Ruiny Sokovii [ZIEMIA]
-
-
-
-
-
-
-
-
-
-
-
-
-
-
-
-
-
Chwilę po tym jak zapukała do włazu, można było usłyszeć skrzypienie podłogi wykonanej najprawdopodobniej z drewna. Starego drewna. Usłyszała też szepty.
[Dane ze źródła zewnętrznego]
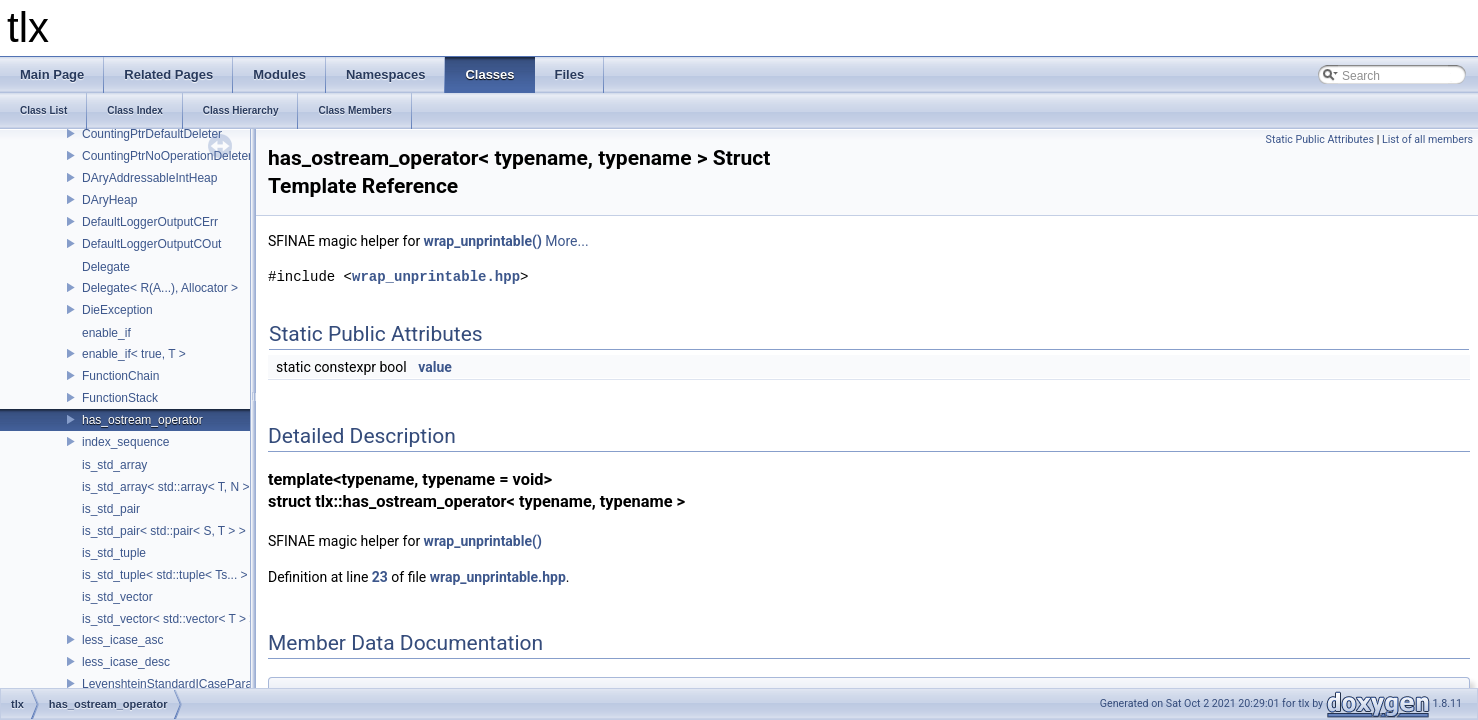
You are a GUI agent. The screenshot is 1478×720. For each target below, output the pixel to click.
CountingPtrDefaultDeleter (152, 134)
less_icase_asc (122, 640)
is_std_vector (117, 597)
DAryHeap (109, 200)
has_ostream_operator (142, 420)
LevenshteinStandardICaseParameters (185, 684)
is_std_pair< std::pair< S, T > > (164, 531)
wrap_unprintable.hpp (436, 276)
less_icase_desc (126, 662)
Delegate (106, 267)
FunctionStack (120, 398)
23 (380, 577)
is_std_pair (111, 509)
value (435, 367)
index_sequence (125, 442)
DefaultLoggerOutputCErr (150, 222)
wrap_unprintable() (483, 241)
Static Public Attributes (1320, 139)
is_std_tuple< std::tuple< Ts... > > (170, 575)
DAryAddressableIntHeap (149, 178)
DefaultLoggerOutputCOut (151, 244)
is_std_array (114, 465)
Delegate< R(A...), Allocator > (160, 288)
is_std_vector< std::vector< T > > (169, 619)
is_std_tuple (114, 553)
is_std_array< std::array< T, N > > (171, 487)
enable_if (106, 333)
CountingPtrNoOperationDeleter (167, 156)
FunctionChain (120, 376)
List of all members (1427, 139)
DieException (117, 310)
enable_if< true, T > (134, 354)
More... (566, 241)
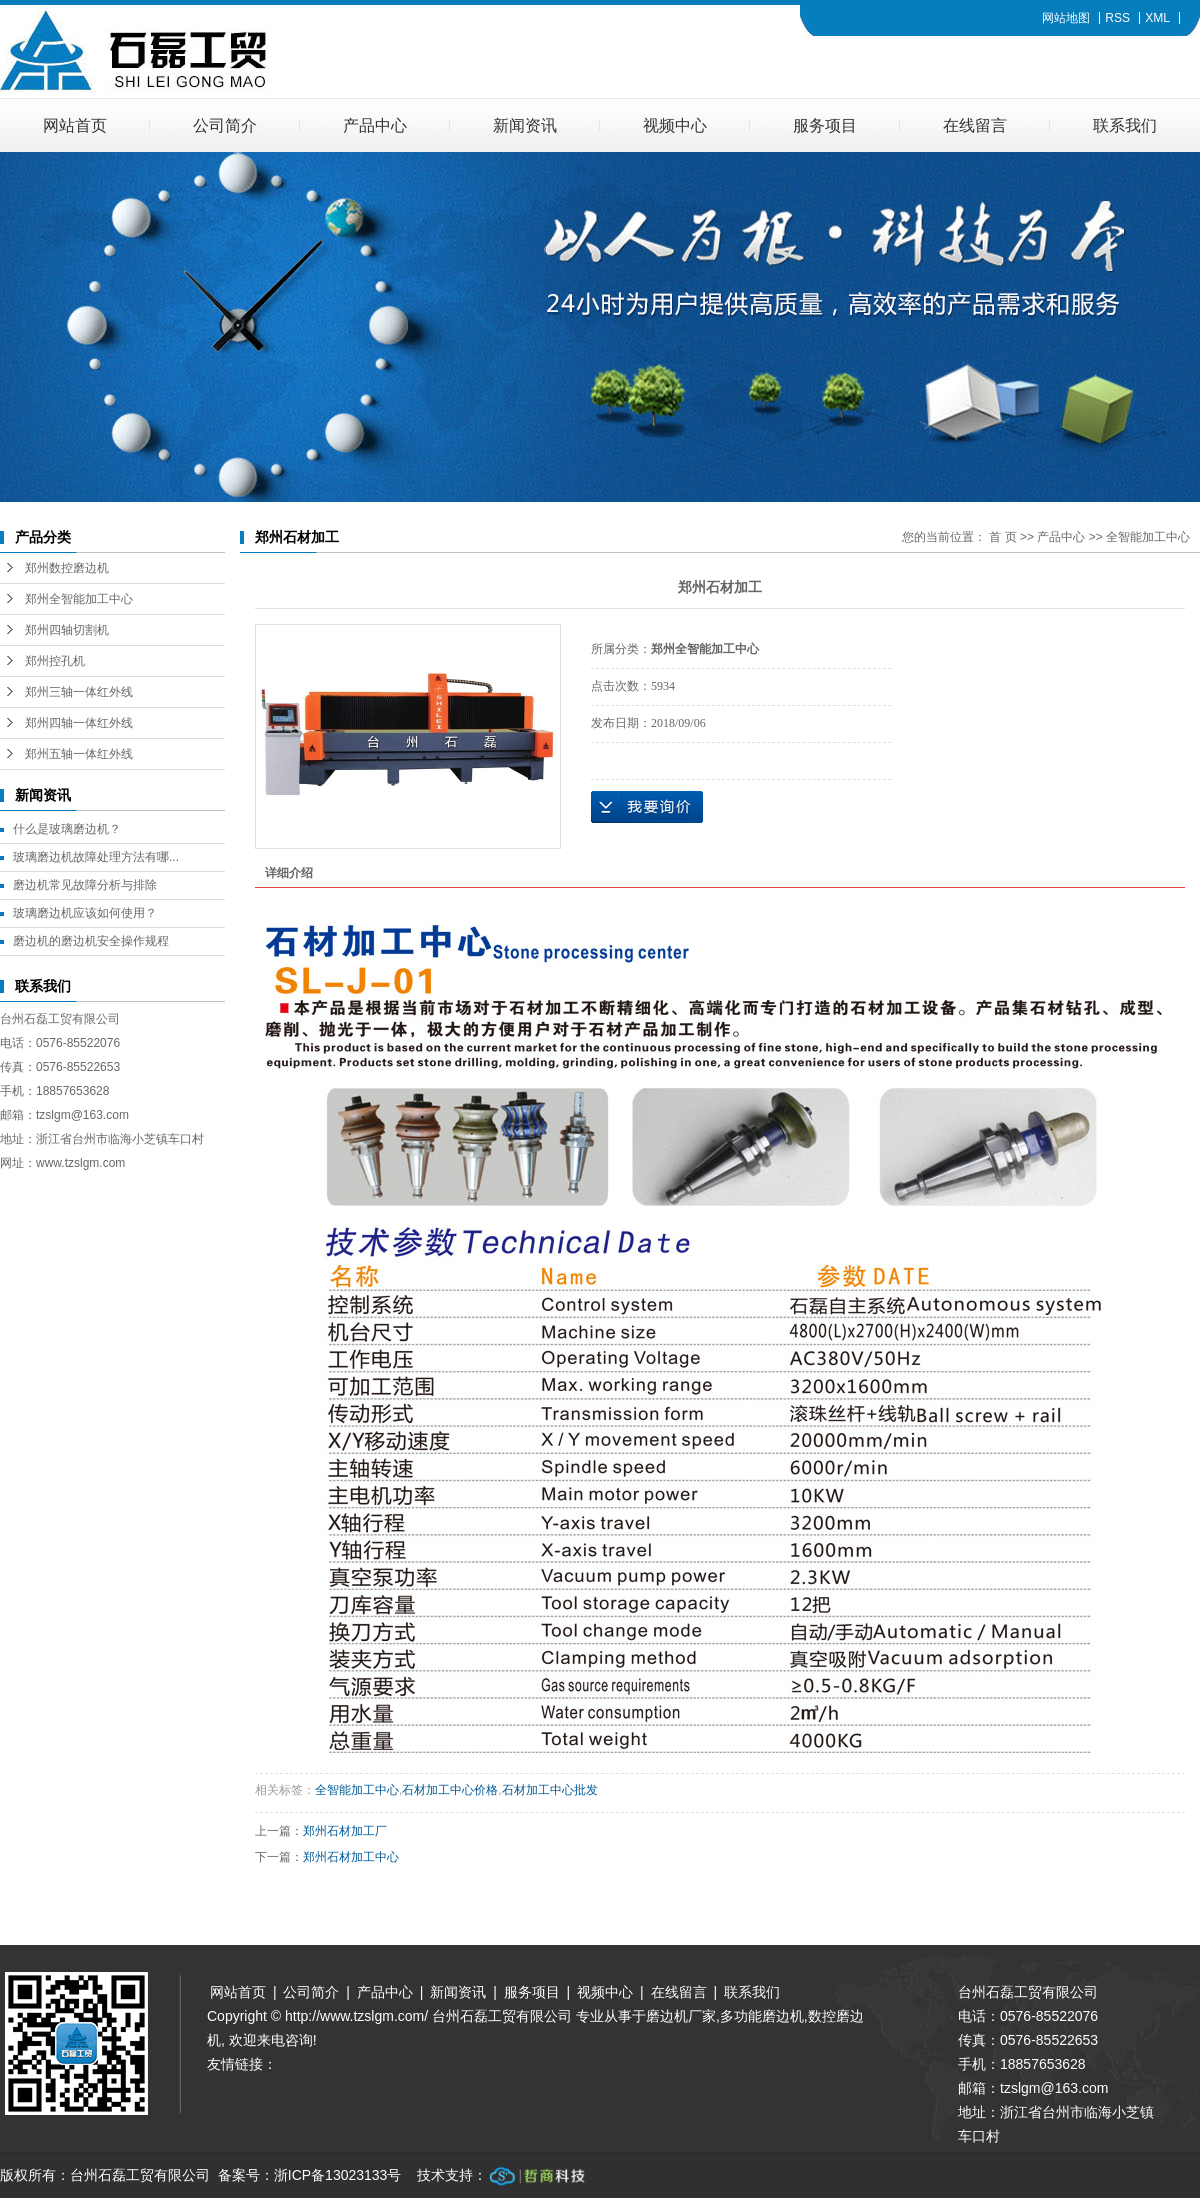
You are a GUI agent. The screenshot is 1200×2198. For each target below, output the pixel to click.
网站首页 (75, 125)
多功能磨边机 (762, 2016)
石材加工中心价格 (450, 1790)
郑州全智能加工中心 (79, 599)
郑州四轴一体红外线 (79, 723)
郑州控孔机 (55, 661)
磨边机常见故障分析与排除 (85, 885)
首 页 (1002, 537)
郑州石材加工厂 (345, 1831)
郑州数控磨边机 (67, 568)
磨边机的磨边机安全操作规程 (91, 941)
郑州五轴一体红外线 (79, 754)
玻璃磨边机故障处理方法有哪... (96, 857)
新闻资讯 (525, 125)
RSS (1117, 18)
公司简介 (225, 125)
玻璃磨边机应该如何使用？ (85, 913)
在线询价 (647, 807)
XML (1157, 18)
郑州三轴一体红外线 (79, 692)
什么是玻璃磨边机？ (67, 829)
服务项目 (825, 125)
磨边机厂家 (681, 2016)
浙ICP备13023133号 (338, 2175)
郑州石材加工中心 (351, 1857)
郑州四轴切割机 (67, 630)
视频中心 (675, 125)
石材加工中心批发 (550, 1790)
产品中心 (375, 125)
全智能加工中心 (1148, 537)
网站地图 (1066, 18)
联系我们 (1125, 125)
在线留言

Niestety nie może usłyszeć o czym mówią, Serum Super Żołnierza nie daje aż tak wyostrzonego zmysłu słuchu. Ultron tymczasem przygląda się z bezpieczniej odległości w krzakach.
-
Lekko się cofnęła, w razie jakby mieli zrobic coś dziwnego, jak wyrzucenie wiązki granatow czy serii z karabinu. Przerabiała to nie rsz i nie dwa. Cholerne Ardeny, linia Gotow i Wał Pomorski. Nie przyfaly się im, ale spełniały rolę dla nieprzyjaciół.
-
Po krótkim wspomnieniu o blokadach, które teoretycznie miały działać, ale praktycznie były bezużyteczne, Felice usłyszała spod włazu przytłumiony z oczywistych powodów, żeński, niski głos:
-Kto tam? Podać kod! - powiedziała ostro. -
-Właśnie to ty podaj kod i pokaż się! Co ty sobie myślisz, oficera wkurzać?! Uwierz mi, nie mam najleszego dnia! Nieprzyjaciel postanowił zrobić sobie rajdy na mój oddział! Została nas garstka, więc możę otworzysz i się posuniesz? - odpowiedziała pewnie i twardo, jak dawniej na swoich podwładnych. To powinno chociaż trochę ją ruszyć.